• **Data to examine**:
•••

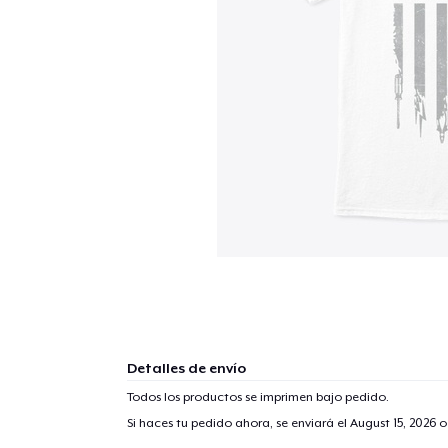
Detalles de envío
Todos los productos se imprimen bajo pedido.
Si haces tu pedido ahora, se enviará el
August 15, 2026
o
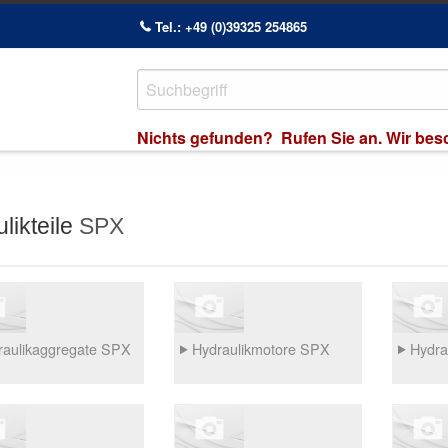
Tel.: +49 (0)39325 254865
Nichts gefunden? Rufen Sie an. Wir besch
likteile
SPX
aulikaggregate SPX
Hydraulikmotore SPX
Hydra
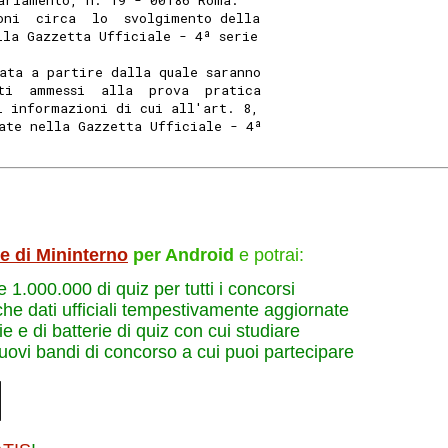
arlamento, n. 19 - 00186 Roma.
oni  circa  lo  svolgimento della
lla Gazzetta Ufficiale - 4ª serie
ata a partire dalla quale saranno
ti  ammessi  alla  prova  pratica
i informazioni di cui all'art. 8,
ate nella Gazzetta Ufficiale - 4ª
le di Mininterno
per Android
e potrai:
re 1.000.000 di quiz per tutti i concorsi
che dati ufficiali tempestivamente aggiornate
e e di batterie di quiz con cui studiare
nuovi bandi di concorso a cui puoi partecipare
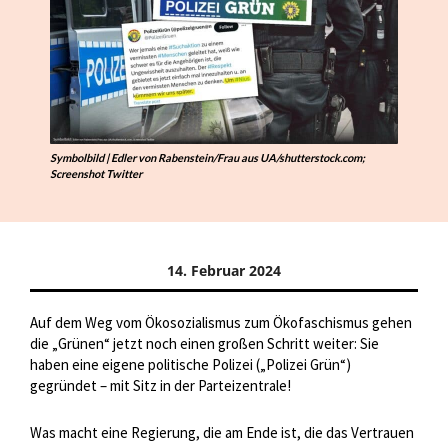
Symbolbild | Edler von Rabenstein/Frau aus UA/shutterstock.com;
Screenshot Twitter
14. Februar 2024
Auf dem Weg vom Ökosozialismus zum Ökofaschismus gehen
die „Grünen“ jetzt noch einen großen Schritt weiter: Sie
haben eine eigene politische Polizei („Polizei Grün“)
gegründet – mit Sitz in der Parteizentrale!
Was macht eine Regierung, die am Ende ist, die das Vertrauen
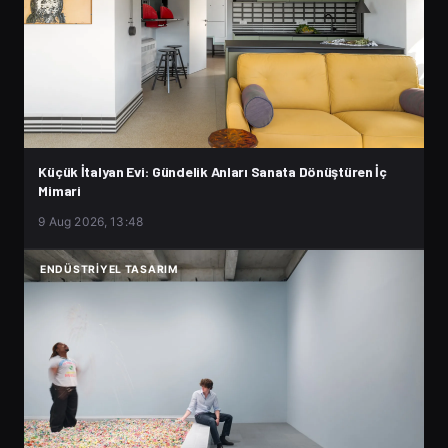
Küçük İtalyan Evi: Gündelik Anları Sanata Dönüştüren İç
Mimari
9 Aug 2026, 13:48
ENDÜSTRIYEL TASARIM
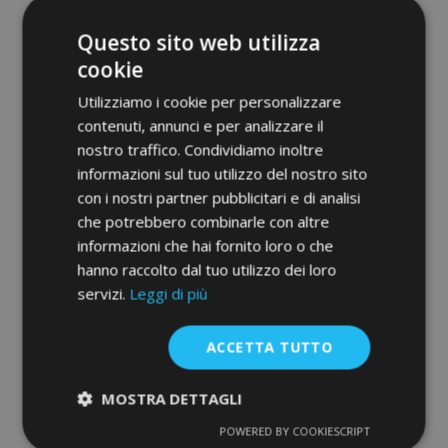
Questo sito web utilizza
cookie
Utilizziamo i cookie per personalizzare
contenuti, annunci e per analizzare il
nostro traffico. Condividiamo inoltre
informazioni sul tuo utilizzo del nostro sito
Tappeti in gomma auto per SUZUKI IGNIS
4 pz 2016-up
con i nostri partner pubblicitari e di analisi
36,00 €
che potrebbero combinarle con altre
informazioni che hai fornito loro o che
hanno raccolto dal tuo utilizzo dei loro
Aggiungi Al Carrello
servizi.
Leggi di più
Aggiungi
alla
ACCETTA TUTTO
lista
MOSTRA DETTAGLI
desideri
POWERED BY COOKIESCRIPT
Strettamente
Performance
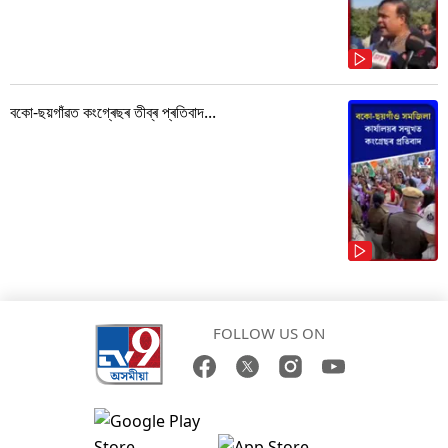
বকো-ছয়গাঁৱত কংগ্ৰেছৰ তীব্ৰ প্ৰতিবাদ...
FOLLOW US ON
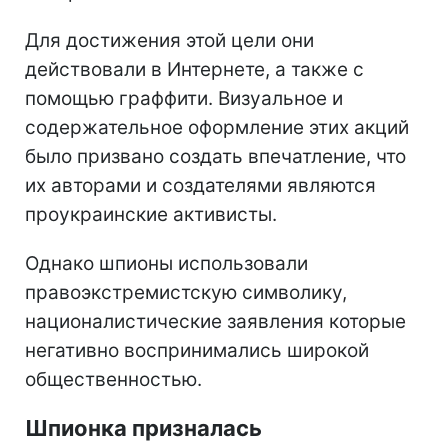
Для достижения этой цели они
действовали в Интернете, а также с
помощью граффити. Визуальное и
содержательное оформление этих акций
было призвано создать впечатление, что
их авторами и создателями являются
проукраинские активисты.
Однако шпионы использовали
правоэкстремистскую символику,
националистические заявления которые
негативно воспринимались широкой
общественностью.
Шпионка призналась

•••

• **What to do**: From the line containing "помощью граффити. Визуальное и" down to the final line of the records above, copy everything exactly and include nothing else.

• **Answer for the task**:
помощью граффити. Визуальное и
содержательное оформление этих акций
было призвано создать впечатление, что
их авторами и создателями являются
проукраинские активисты.
Однако шпионы использовали
правоэкстремистскую символику,
националистические заявления которые
негативно воспринимались широкой
общественностью.
Шпионка призналась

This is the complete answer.